We have a great marriage. One of the best. (I think!) But we aren’t perfect. We don’t always agree. We argue from time to time. Actually, we are both really good at it. Arguing that is… We get loud every once in a while – but we know how to forgive. I’ve heard people say that you shouldn’t argue in front of your kids, and I wonder how realistic that is.
I’ve realized how important it is for them to see grace. To see that mom and dad aren’t perfect, (like they didn’t already know that!) that we humble ourselves to apologize when we’re wrong, and that we show one another grace. One of their favourite “remember the time!” stories is when Scott and I had gotten into an argument about something, and he left the house and came back with flowers and a movie. “And we all had a fun night after that!”
They saw his works.
They were too young to comprehend why we were fighting, the need to apologize, or the concept of grace at the time – but they saw, and remember, his works. It was such a small event. Half an hour on a Friday night, that they still remember and smile about 6 years later. We don’t hold grudges. We don’t get bitter. We may be a little blunt sometimes. Ok… most of the time… but I wonder if the presence of grace isn’t what makes our marriage so strong.

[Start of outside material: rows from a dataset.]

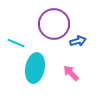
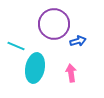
cyan line: moved 3 px down
pink arrow: rotated 36 degrees clockwise
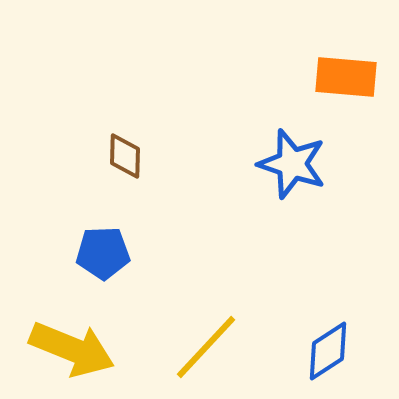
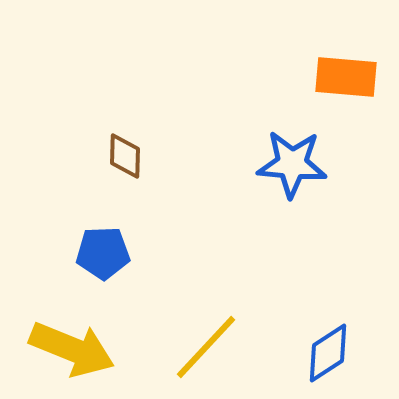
blue star: rotated 14 degrees counterclockwise
blue diamond: moved 2 px down
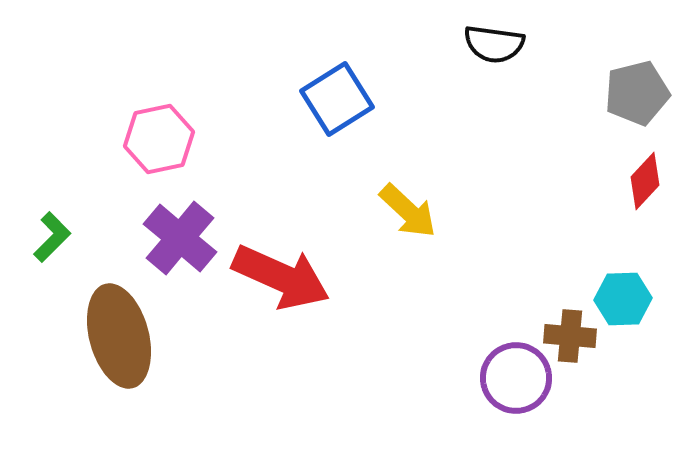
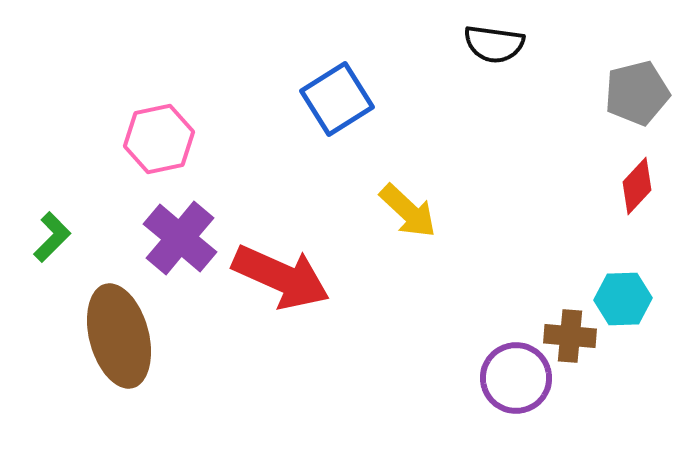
red diamond: moved 8 px left, 5 px down
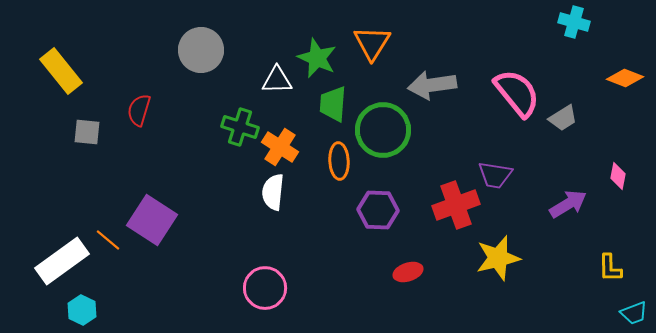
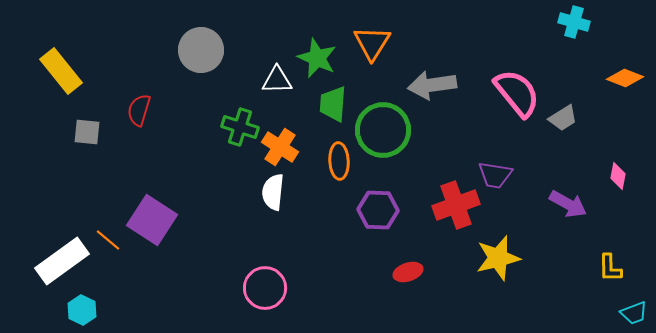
purple arrow: rotated 60 degrees clockwise
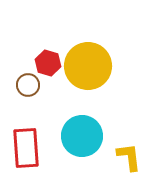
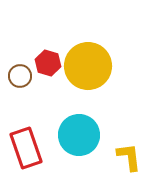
brown circle: moved 8 px left, 9 px up
cyan circle: moved 3 px left, 1 px up
red rectangle: rotated 15 degrees counterclockwise
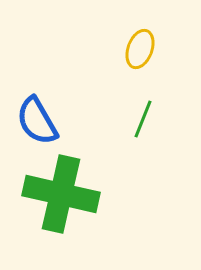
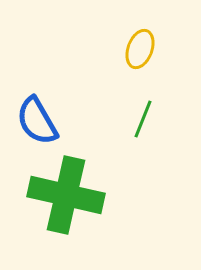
green cross: moved 5 px right, 1 px down
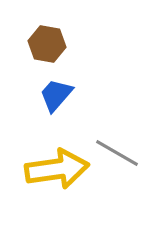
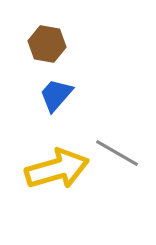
yellow arrow: rotated 8 degrees counterclockwise
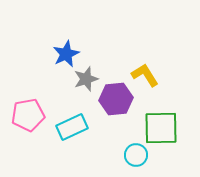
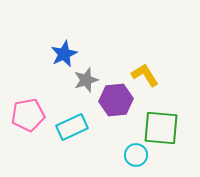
blue star: moved 2 px left
gray star: moved 1 px down
purple hexagon: moved 1 px down
green square: rotated 6 degrees clockwise
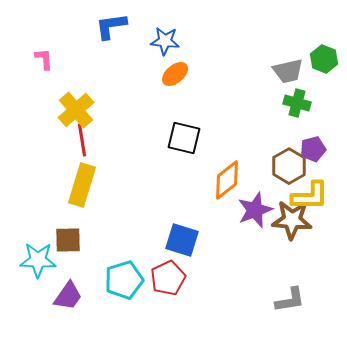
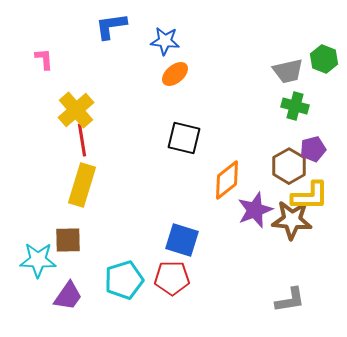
green cross: moved 2 px left, 3 px down
red pentagon: moved 4 px right; rotated 24 degrees clockwise
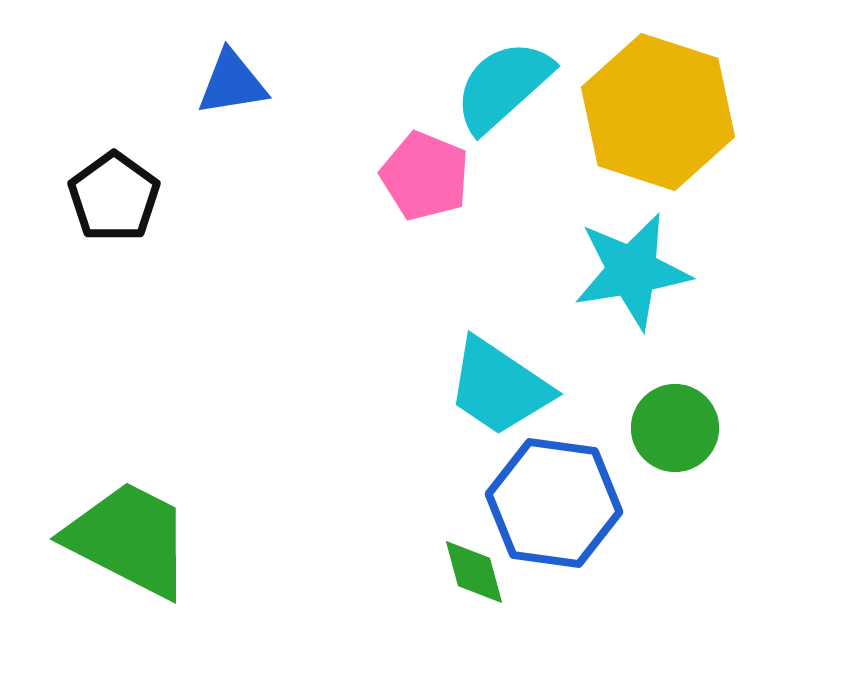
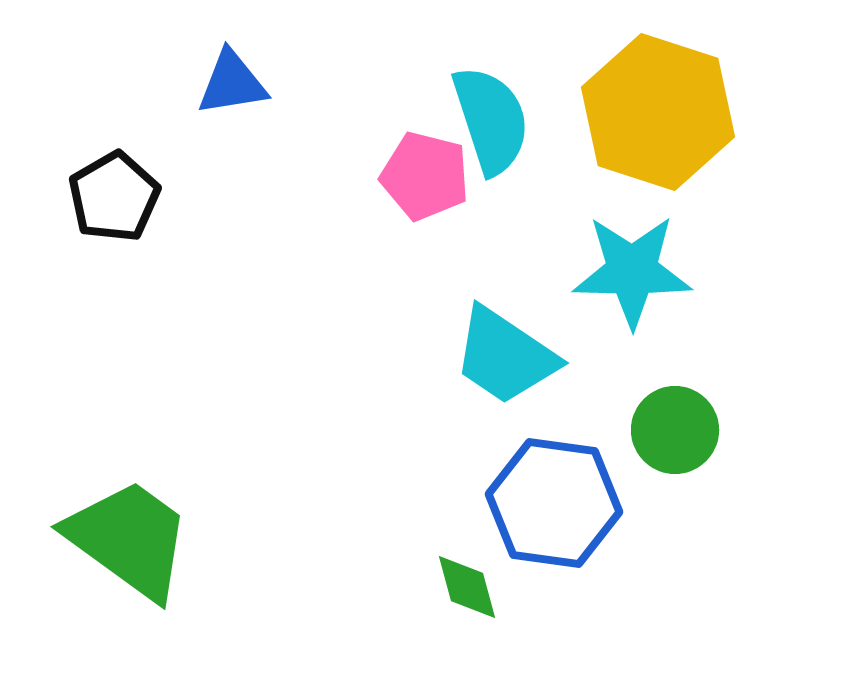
cyan semicircle: moved 12 px left, 34 px down; rotated 114 degrees clockwise
pink pentagon: rotated 8 degrees counterclockwise
black pentagon: rotated 6 degrees clockwise
cyan star: rotated 10 degrees clockwise
cyan trapezoid: moved 6 px right, 31 px up
green circle: moved 2 px down
green trapezoid: rotated 9 degrees clockwise
green diamond: moved 7 px left, 15 px down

I can’t count the number of times I’ve heard my kids argue or fight. (Today! Ha…) But seriously, I also can’t count the number of times I’ve sat back and watched one go up to another and say, “I’m really sorry. I shouldn’t have…”
Met with a, “That’s OK. I shouldn’t have… either.”

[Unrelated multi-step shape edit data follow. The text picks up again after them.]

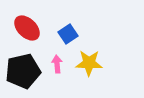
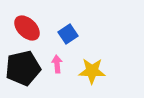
yellow star: moved 3 px right, 8 px down
black pentagon: moved 3 px up
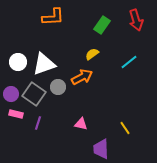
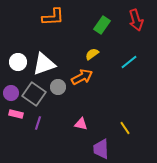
purple circle: moved 1 px up
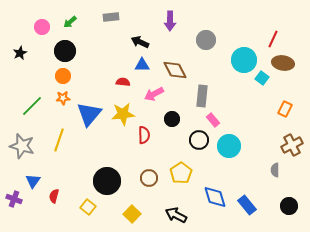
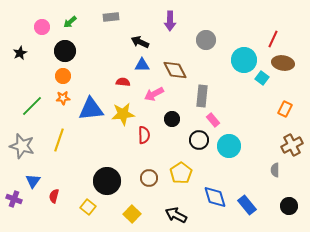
blue triangle at (89, 114): moved 2 px right, 5 px up; rotated 44 degrees clockwise
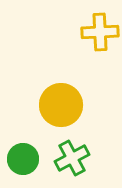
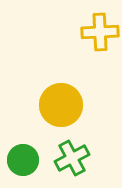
green circle: moved 1 px down
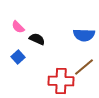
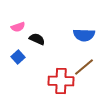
pink semicircle: rotated 64 degrees counterclockwise
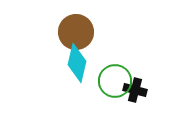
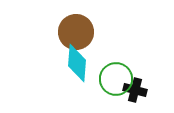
cyan diamond: rotated 9 degrees counterclockwise
green circle: moved 1 px right, 2 px up
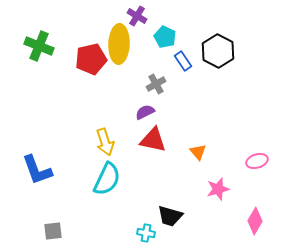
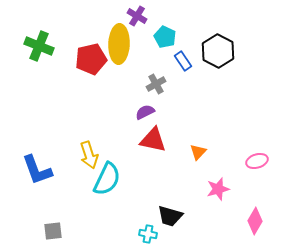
yellow arrow: moved 16 px left, 13 px down
orange triangle: rotated 24 degrees clockwise
cyan cross: moved 2 px right, 1 px down
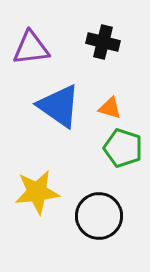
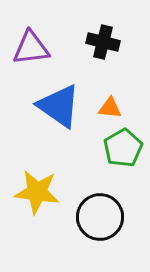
orange triangle: rotated 10 degrees counterclockwise
green pentagon: rotated 24 degrees clockwise
yellow star: rotated 15 degrees clockwise
black circle: moved 1 px right, 1 px down
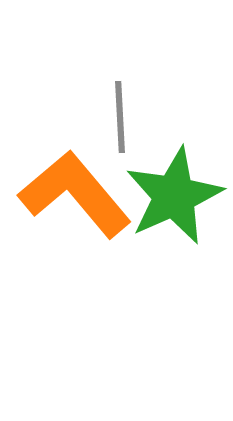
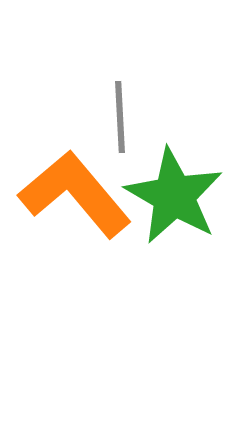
green star: rotated 18 degrees counterclockwise
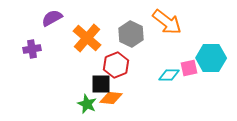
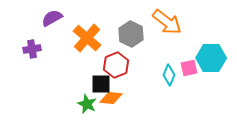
cyan diamond: rotated 70 degrees counterclockwise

Is that a natural response? It isn’t for me! I hate apologizing. Especially when I think I’m right! I’ve been known to say, “I’m sorry that YOU felt I was wrong…” To which Scott usually laughs and then I give in with a real apology. I don’t know if it comes naturally to anyone, but I do know that once you’ve experienced God’s grace in your own life- you have no right not to show it to others.
We were driving to church one day when the triplets were babies and I was really mad at someone. Scott asked me if I was going to do something for them (I can’t even remember what it was or why I was mad) and my response was, “No. She doesn’t deserve for me to give her anything.” He looked at me while we were at a stop light and said, “Wow. Good thing God doesn’t treat you like that.” I had no response. I had no excuse. I’ve never forgotten it.
What if God only extended as much grace to me as I was willing to show to others?
Having Ella ask me why I was apologizing when someone else had wronged me, gave me a chance to teach her a lesson. But I know that my example, my works, is what she’ll follow and what she’ll remember. So I’m not against our kids knowing that we have disagreements or that we occasionally argue. Would it be better if we never did? Sure. But in the mean time, hopefully they learn that when we fail (which we will), and when we’re willing to humble ourselves and make things right, God (and Mom and Dad) are always there waiting to show us grace.
As every man hath received the gift, even so minister the same one to another, as good stewards of the manifold grace of God.
-1 Peter 4:10
Let your light so shine before men, that they may see your good works, and glorify your Father which is in heaven.